Inside the Bruderhof review: A look into a British religious commune
Few of us know much about Anabaptists. We remember Witness, in which Harrison Ford romances Kelly McGillis among the Amish. Beyond that? Er…
Anabaptists, who include Mennonites and Hutterites as well as the Amish, first appeared in the 1520s as an extreme version of Protestantism. The name means “baptised again” because they believe only the baptism of adults confessing faith in Christ can be valid. Some Anabaptists are more or less assimilated into the modern world. Others, such as the Amish, reject it. Hence the horse-and-carts and the antique garb.
The Bruderhof, quasi-Hutterite Christian pacifists who hold all goods in common, emerged in the 1920s in Germany, moving to England in the Thirties when threatened by Nazism.
They now have around 3,000 members in settlements in the US, Germany, Paraguay, Australia — and here, at Darvell, a village near Robertsbridge in Sussex. The Bruderhof have a “reserved” rather than prohibitive attitude to technology — they don’t have TV or the internet at home but use them outside. The men dress in a modern way, the women like German peasants from a century ago.
For reasons never clarified, the Bruderhof chose to let programme-maker Karen Emsley (known for The Fall, about crashing Olympic runners Mary Decker and Zola Budd) and charitable production company CTVC into the Darvell community, to make this sympathetic documentary about their way of life.
The main interviewee is a tall, lean, articulate English man, Bernard, who has been in the community for 30 years and is bringing up three children there. He explains that he owns nothing, not even the clothes he wears, and has no use for money. His wife jokes: “There’d better not be money in heaven — it’d be such a huge disappointment.”
We also meet Hannah, 18, raised at Darvell but now moving away from her family for the first time to stay in a Bruderhof-run residence in Peckham, to decide if she wants to commit to the life once she reaches the age of 21.
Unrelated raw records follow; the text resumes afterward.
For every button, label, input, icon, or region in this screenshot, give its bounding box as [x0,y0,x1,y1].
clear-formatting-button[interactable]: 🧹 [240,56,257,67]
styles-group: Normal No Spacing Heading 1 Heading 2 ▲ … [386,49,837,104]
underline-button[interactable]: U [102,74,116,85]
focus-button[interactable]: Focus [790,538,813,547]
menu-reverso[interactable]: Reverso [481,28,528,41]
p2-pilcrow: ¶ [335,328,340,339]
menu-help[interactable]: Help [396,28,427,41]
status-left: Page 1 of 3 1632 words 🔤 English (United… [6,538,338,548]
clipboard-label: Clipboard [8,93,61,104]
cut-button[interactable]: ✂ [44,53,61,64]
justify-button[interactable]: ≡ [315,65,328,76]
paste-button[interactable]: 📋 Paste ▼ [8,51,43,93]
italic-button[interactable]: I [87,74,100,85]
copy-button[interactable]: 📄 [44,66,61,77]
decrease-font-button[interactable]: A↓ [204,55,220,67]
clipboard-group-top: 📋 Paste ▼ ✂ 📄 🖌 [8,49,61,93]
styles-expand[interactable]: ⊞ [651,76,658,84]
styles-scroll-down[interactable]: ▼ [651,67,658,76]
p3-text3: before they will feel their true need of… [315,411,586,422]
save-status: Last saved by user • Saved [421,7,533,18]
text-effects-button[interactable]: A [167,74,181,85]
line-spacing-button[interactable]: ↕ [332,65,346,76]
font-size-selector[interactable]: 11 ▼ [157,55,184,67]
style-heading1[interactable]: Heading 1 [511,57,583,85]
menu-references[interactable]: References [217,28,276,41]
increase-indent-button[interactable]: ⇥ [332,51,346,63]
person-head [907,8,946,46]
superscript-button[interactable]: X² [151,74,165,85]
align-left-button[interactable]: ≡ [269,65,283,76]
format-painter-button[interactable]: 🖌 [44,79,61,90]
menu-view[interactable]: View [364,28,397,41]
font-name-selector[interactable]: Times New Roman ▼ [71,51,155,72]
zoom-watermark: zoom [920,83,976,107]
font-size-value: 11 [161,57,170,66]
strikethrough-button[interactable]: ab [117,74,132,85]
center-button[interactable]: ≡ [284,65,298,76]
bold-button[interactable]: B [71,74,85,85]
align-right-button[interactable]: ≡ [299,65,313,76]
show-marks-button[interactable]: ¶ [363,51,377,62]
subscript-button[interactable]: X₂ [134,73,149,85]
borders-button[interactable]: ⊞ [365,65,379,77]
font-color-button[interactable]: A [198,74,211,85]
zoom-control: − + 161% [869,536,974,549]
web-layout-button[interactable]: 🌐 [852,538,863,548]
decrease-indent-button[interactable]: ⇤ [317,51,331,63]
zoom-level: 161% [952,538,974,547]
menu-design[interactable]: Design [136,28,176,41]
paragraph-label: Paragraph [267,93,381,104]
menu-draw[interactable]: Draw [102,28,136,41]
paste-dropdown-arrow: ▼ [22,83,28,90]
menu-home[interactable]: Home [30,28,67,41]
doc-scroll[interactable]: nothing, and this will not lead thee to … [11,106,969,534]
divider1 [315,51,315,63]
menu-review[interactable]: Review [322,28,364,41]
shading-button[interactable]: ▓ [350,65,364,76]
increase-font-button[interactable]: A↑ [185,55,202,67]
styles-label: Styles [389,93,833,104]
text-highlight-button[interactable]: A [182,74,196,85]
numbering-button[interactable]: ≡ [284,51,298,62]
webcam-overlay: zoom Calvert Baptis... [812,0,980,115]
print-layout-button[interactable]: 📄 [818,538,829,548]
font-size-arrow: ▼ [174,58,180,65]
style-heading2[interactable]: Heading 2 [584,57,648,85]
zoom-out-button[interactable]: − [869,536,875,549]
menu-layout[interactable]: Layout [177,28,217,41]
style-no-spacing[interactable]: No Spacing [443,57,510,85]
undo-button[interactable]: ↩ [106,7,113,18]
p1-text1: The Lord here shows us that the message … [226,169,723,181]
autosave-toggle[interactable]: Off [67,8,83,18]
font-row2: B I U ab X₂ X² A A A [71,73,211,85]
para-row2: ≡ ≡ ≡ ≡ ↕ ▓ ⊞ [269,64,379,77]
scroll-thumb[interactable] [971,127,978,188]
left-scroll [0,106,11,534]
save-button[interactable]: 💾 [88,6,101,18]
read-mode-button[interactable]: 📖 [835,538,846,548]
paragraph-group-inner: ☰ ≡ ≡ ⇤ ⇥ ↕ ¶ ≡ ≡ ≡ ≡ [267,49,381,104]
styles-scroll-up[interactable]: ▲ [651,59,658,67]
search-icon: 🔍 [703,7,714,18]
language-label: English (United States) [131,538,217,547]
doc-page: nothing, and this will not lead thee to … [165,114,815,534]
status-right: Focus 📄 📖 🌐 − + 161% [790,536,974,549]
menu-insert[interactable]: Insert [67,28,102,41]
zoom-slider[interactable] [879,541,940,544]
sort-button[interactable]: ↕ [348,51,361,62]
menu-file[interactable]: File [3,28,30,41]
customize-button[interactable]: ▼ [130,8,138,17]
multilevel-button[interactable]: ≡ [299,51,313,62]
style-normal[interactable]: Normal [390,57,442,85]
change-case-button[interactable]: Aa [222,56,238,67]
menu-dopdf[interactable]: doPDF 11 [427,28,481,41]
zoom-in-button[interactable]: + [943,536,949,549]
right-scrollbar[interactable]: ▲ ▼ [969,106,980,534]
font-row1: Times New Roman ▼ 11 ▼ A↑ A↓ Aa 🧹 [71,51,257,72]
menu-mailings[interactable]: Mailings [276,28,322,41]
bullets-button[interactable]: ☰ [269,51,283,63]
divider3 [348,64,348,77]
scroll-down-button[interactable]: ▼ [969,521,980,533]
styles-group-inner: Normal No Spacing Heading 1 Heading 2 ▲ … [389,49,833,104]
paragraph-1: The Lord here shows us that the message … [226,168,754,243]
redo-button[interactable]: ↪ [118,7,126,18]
The Bruderhof emphasise that one reason they do not deserve to be considered a cult is that they encourage such exploration, so that only those who have a real calling remain when they grow up.
Hannah is bright, confident and has that startling honesty — and she doesn’t much take to London. Her first response, from inside a cab, is just that “it’s too people-y out there”. She feels as though she’s from a different time zone, like somebody from the Middle Ages. She finds herself alone in the crowd.
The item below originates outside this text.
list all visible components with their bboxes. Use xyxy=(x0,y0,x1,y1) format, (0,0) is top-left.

After a month, having taken a job as a youth worker, she’s puzzled that London and the Bruderhof coexist. “Seeing the emptiness in people’s lives, seeing how messed up society is, I’ve realised the value in community, the joy in committing your life to something bigger than yourself — it makes you flipping happy, because it’s not just you any more.”
Inside the Bruderhof, with mistily rustic scenes set to relaxing guitar strumming, presents an idyllic picture. What the programme doesn’t do, des-pite several members making it clear, is grasp that this is the opposite of a lifestyle, a community that only exists because it is based on absolute faith. A fascinating watch, nonetheless.